Work instructions: Transcribe exactly the line that contains "そのものだろう。まるでゲームか漫画の主人公のように" and every line after it to the end of the entries, and nothing more.

[Exercise inputs]

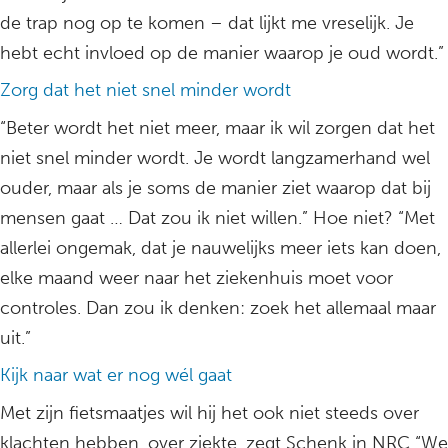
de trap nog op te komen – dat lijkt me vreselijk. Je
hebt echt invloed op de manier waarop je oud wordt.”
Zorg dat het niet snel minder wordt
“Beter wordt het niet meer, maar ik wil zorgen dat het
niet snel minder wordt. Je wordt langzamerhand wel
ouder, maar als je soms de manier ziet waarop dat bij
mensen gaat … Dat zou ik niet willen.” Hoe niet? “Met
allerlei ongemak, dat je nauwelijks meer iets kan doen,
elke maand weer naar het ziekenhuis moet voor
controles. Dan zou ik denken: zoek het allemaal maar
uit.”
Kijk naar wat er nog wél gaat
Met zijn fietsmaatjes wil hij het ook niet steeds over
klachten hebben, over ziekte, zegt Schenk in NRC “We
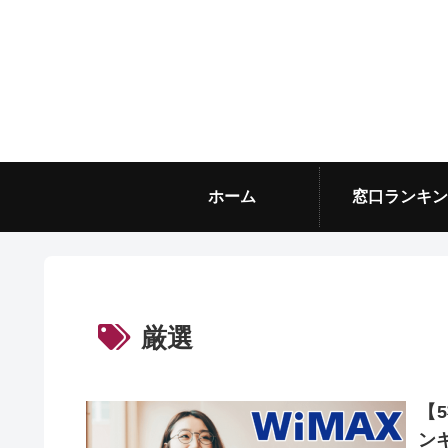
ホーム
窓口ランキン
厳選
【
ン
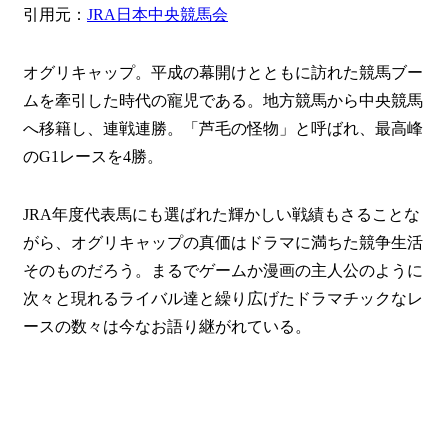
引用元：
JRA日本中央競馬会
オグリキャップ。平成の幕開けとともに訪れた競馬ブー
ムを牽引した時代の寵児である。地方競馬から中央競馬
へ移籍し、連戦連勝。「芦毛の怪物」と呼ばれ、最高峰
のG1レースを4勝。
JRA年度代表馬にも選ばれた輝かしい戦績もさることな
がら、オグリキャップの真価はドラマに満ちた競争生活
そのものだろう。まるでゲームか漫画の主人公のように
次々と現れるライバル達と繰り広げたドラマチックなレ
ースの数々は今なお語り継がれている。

[/Exercise inputs]

Solution:
そのものだろう。まるでゲームか漫画の主人公のように
次々と現れるライバル達と繰り広げたドラマチックなレ
ースの数々は今なお語り継がれている。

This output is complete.